Sid Karin steps down as SDCS director

San Diego 23 February 2001 Sid Karin, founding director of the San Diego Supercomputer Center (SDSC) and the National Partnership for Advanced Computational Infrastructure (NPACI), will assume a new role as Senior Strategic Advisor to the SDSC director. Internationally recognised computer scientist Francine Berman will become director of SDSC and NPACI.

As director for the past 16 years, Karin transformed SDSC from a resource for high-performance technology to a national computational science and engineering laboratory with a broad research agenda in computer science, scientific applications and education. In 1997, Karin spearheaded UCSD's successful proposal to lead NPACI, one of only two National Science Foundation-funded partnerships of their kind in the nation. Having shepherded SDSC through this evolution, Karin requested the opportunity to return to hands-on computing and communications research and development. In his new position, Karin will be a strategic adviser to the SDSC director and consultant to Chancellor Dynes on computing and communications issues; he also will continue as a professor of computer science and engineering at the UCSD Jacobs School of Engineering.

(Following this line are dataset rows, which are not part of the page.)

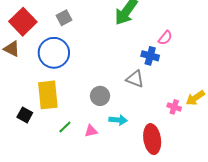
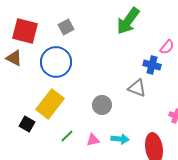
red square: (23, 22) -> (25, 31), turned -32
yellow rectangle: (48, 95) -> (50, 104), turned 44
cyan arrow: (118, 120) -> (120, 139), moved

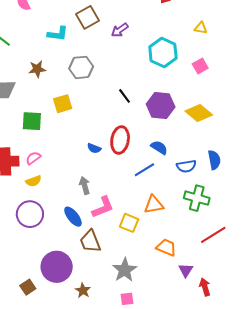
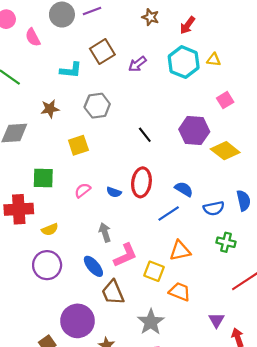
yellow triangle: (201, 28) -> (214, 60), moved
cyan hexagon: (163, 52) -> (184, 62), moved
purple hexagon: (161, 106) -> (194, 131), moved
green square: (32, 121) -> (43, 178), moved
pink semicircle: (33, 158) -> (83, 190), moved
green cross: (197, 198) -> (226, 242), size x0.7
orange trapezoid: (166, 247) -> (180, 292), moved

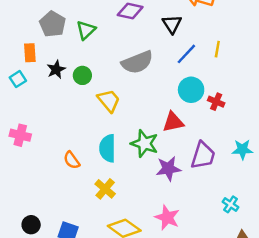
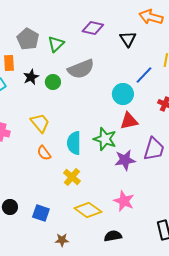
blue line: (186, 54) -> (144, 75), moved
gray semicircle: (137, 62) -> (81, 69), moved
cyan circle: (191, 90) -> (123, 94), moved
yellow trapezoid: (109, 101) -> (40, 123), moved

Berman, a UCSD professor of Computer Science and Engineering since 1984, was involved in the early development of both SDSC and NPACI and has worked in high-performance computing for 20 years. She is a pioneer in parallel distributed computing in which networks of computers work together to process complicated scientific problems. Berman developed software that enables users to take full advantage of the computing power available through networks of computers. The founder of UCSD's Parallel Computation and Grid Computing Laboratories, her research has focused on developing adaptive applications and middleware that promotes performance in dynamic, networked multi-user environments. A Fellow of the Association for Computing Machinery, Berman is a leader in NPACI's Metasystems research and the California Institute for Telecommunications and Information Technology's software research.

Karin, a Fellow of the American Association for the Advancement of Science, predicts that the coming years hold great promise for SDSC and NPACI. He foresees that initiatives in scientific data management and analysis, petaflops scale computing, computational biology and bioinformatics, and extreme networking are just a few areas in which SDSC will play a key role.

A research unit of UCSD, SDSC is leading the effort by NPACI to deploy the national computational environment that will foster tomorrow's scientific discovery.